▸ Work item: Among the lines listed below, count those that include the string "peau", and state only the count.

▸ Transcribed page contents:
--------------------

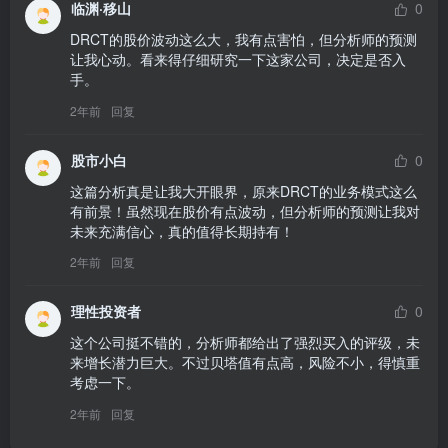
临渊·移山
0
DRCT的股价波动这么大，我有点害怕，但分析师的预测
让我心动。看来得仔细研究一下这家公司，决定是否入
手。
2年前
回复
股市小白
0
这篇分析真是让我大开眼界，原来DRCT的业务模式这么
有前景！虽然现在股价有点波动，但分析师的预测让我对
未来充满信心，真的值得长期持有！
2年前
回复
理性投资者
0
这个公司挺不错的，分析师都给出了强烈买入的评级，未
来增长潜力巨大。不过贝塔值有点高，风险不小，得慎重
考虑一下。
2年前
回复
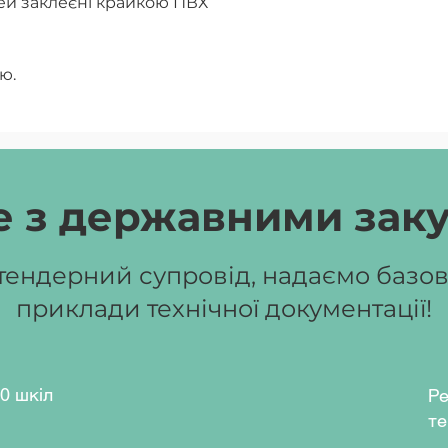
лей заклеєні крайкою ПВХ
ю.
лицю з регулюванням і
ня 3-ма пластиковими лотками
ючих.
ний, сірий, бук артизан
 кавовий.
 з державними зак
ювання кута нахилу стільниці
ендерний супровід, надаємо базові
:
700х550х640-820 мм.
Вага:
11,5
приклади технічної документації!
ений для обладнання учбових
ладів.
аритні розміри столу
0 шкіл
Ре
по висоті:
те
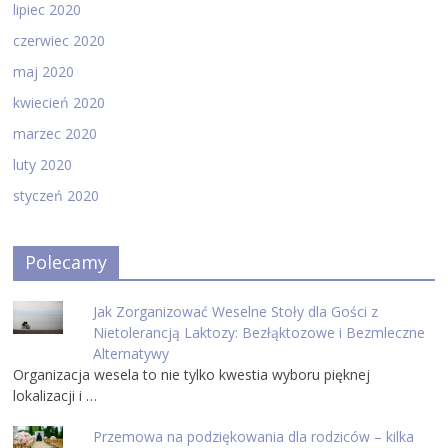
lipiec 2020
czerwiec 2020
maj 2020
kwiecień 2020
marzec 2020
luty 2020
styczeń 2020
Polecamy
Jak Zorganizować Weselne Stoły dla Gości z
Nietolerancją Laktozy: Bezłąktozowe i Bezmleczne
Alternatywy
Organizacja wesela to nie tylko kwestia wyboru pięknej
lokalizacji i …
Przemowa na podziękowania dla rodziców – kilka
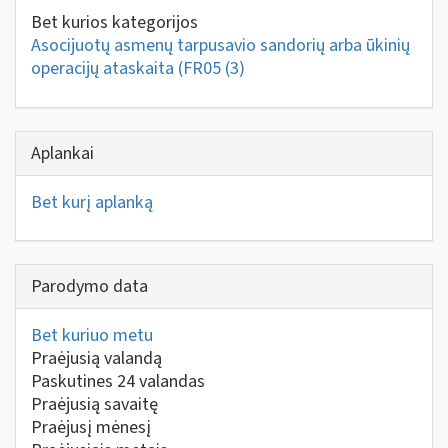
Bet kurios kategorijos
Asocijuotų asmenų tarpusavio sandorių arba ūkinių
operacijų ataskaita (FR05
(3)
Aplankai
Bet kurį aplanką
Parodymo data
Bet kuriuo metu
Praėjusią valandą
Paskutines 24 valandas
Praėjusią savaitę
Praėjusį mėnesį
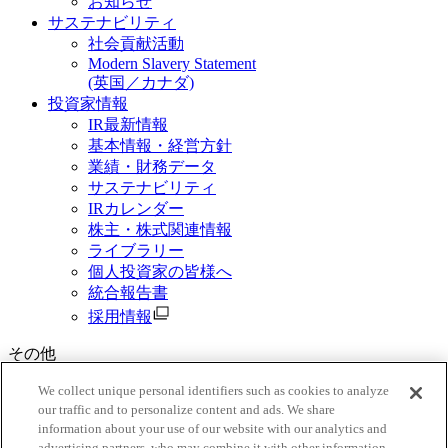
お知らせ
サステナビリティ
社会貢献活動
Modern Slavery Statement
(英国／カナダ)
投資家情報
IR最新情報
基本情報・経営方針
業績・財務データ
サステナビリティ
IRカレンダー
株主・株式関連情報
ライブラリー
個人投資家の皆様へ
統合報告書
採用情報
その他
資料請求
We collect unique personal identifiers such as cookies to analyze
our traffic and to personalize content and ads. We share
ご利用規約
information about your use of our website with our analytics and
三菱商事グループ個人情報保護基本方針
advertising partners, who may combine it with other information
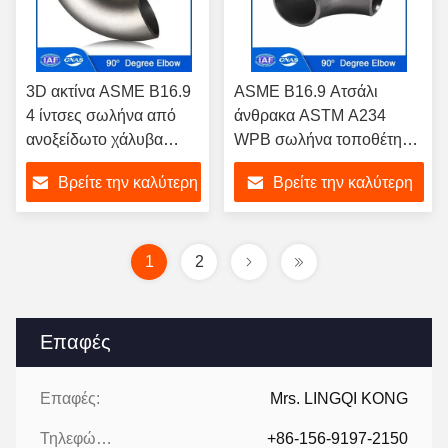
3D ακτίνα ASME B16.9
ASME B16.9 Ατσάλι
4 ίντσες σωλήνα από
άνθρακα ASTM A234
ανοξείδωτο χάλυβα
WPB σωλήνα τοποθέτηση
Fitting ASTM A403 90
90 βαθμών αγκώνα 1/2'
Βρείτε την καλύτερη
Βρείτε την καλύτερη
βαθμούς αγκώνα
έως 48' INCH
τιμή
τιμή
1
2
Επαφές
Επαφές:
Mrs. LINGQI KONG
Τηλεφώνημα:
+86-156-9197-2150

--------------------

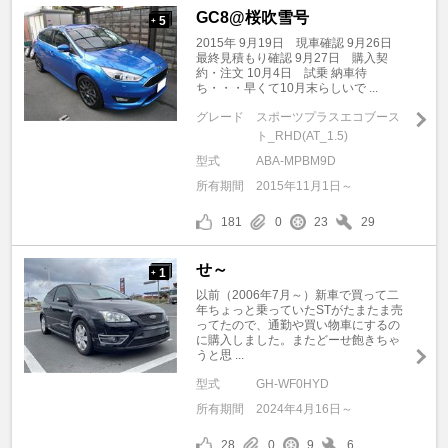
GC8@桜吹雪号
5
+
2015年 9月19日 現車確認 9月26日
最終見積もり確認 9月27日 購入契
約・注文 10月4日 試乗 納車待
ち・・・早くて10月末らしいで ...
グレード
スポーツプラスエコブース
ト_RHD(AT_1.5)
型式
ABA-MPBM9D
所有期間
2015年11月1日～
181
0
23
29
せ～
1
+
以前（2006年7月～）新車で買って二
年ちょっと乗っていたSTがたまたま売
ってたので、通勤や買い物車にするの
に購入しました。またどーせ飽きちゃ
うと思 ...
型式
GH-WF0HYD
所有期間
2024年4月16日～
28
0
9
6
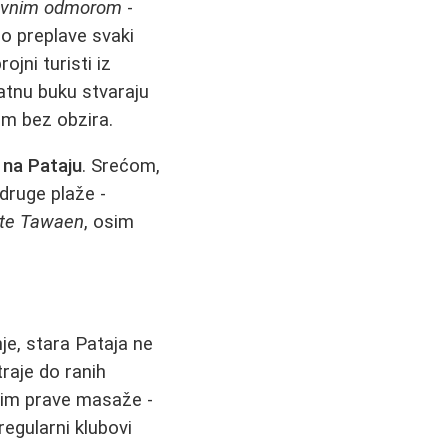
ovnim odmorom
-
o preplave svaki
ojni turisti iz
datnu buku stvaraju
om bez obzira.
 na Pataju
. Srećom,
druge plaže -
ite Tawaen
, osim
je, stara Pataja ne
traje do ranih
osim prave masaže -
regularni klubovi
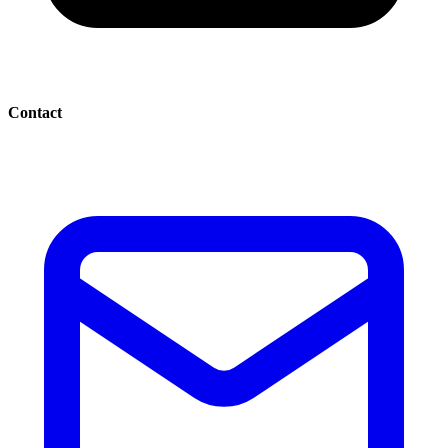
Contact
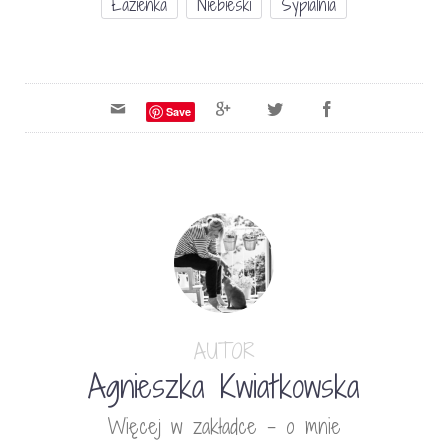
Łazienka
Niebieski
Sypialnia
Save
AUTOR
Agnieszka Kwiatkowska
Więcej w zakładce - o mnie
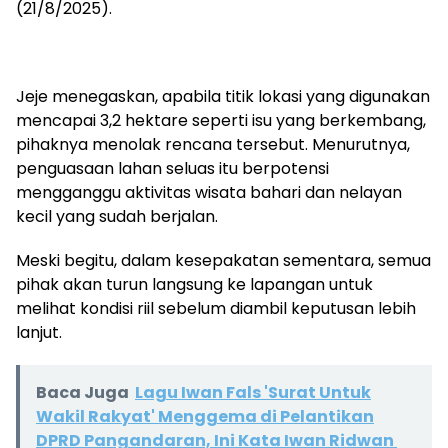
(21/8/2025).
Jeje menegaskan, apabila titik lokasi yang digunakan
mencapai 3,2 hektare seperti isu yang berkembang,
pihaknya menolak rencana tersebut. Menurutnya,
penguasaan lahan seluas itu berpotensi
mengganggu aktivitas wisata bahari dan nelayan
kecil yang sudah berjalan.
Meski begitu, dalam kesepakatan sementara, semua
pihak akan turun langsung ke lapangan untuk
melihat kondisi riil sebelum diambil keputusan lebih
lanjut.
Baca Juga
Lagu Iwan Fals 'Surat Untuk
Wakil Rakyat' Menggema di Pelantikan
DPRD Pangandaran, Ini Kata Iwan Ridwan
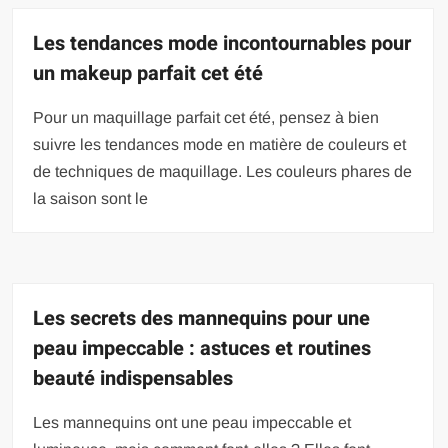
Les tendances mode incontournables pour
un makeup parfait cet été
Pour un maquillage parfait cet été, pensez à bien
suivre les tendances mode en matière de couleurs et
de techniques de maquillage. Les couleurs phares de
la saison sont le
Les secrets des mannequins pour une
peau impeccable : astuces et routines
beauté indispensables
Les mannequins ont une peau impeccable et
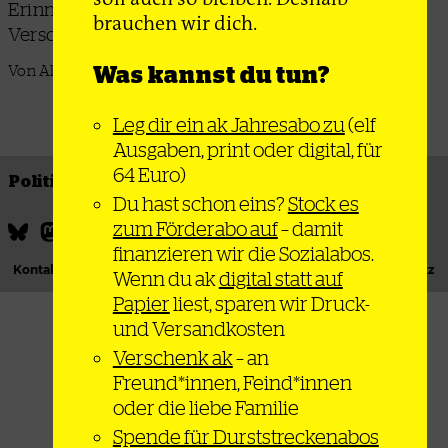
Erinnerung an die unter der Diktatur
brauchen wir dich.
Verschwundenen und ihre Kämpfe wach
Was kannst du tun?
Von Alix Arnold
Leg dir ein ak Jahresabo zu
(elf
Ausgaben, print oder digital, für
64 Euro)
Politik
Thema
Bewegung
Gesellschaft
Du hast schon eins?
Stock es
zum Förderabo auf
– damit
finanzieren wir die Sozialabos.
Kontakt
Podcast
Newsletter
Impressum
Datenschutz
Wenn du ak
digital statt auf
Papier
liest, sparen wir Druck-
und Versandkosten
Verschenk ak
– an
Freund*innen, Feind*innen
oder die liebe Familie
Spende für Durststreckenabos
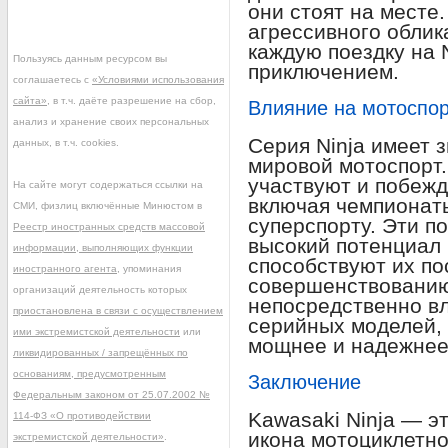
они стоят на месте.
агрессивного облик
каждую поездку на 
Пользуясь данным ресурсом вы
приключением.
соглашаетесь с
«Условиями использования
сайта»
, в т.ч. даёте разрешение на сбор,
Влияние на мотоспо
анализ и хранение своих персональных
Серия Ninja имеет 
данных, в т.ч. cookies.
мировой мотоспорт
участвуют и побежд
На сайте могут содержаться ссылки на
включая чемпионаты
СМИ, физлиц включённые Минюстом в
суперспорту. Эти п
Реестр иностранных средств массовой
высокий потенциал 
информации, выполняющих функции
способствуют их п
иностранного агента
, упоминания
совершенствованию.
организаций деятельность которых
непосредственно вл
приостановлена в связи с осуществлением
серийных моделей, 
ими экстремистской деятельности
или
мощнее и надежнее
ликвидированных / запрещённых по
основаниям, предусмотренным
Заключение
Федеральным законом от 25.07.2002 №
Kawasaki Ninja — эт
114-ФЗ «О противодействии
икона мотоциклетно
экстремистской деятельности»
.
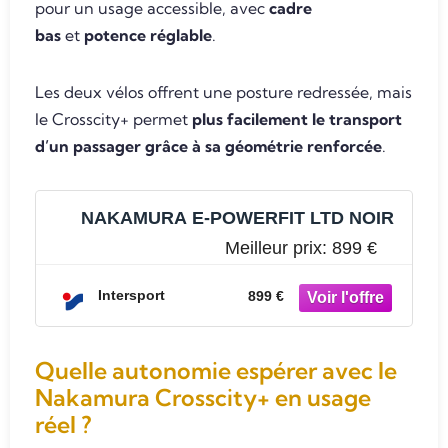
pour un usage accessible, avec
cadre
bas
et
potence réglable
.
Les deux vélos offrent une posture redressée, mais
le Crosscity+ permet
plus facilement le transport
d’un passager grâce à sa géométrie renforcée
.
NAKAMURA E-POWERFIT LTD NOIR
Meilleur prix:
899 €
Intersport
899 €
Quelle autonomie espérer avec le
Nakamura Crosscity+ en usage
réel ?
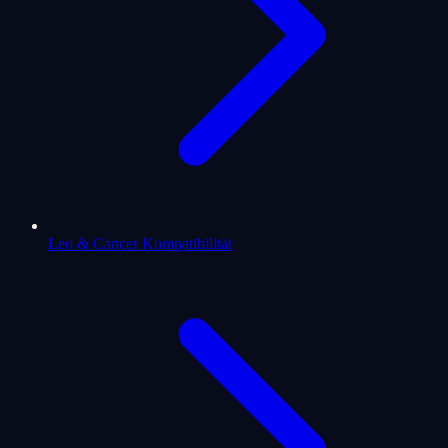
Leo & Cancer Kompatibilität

--------------------

▸ Solution below: 2